## INFORMATION SHOWN
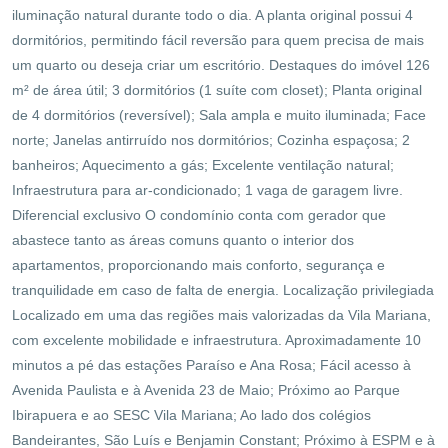
iluminação natural durante todo o dia. A planta original possui 4
dormitórios, permitindo fácil reversão para quem precisa de mais
um quarto ou deseja criar um escritório. Destaques do imóvel 126
m² de área útil; 3 dormitórios (1 suíte com closet); Planta original
de 4 dormitórios (reversível); Sala ampla e muito iluminada; Face
norte; Janelas antirruído nos dormitórios; Cozinha espaçosa; 2
banheiros; Aquecimento a gás; Excelente ventilação natural;
Infraestrutura para ar-condicionado; 1 vaga de garagem livre.
Diferencial exclusivo O condomínio conta com gerador que
abastece tanto as áreas comuns quanto o interior dos
apartamentos, proporcionando mais conforto, segurança e
tranquilidade em caso de falta de energia. Localização privilegiada
Localizado em uma das regiões mais valorizadas da Vila Mariana,
com excelente mobilidade e infraestrutura. Aproximadamente 10
minutos a pé das estações Paraíso e Ana Rosa; Fácil acesso à
Avenida Paulista e à Avenida 23 de Maio; Próximo ao Parque
Ibirapuera e ao SESC Vila Mariana; Ao lado dos colégios
Bandeirantes, São Luís e Benjamin Constant; Próximo à ESPM e à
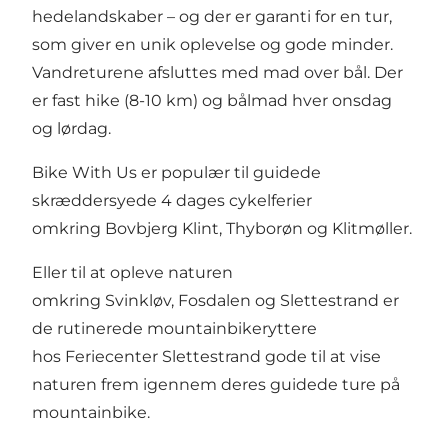
hedelandskaber – og der er garanti for en tur,
som giver en unik oplevelse og gode minder.
Vandreturene afsluttes med mad over bål. Der
er fast hike (8-10 km) og bålmad hver onsdag
og lørdag.
Bike With Us
er populær til guidede
skræddersyede 4 dages cykelferier
omkring
Bovbjerg Klint
,
Thyborøn
og
Klitmøller.
Eller til at opleve naturen
omkring
Svinkløv
,
Fosdalen
og
Slettestrand
er
de rutinerede mountainbikeryttere
hos
Feriecenter Slettestrand
gode til at vise
naturen frem igennem deres
guidede ture på
mountainbike
.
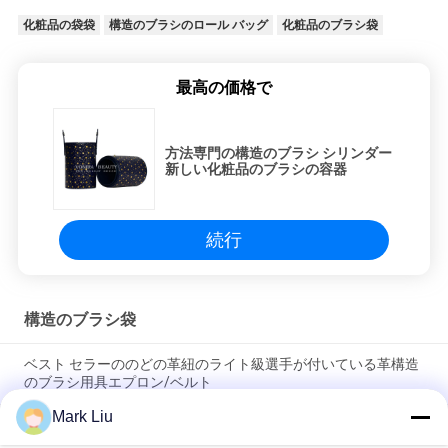
化粧品の袋袋
構造のブラシのロール バッグ
化粧品のブラシ袋
最高の価格で
方法専門の構造のブラシ シリンダー
新しい化粧品のブラシの容器
続行
構造のブラシ袋
ベスト セラーののどの革紐のライト級選手が付いている革構造
のブラシ用具エプロン/ベルト
Mark Liu
PUの筆箱の袋の波の縞のジッパーの閉鎖旅行化粧品の構造袋の
かわいいペンの文房具のホールダー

## THE PROBLEM
Scan the listing above and copy all lines containing the word "naturen".

## SOLUTION BELOW
Eller til at opleve naturen
naturen frem igennem deres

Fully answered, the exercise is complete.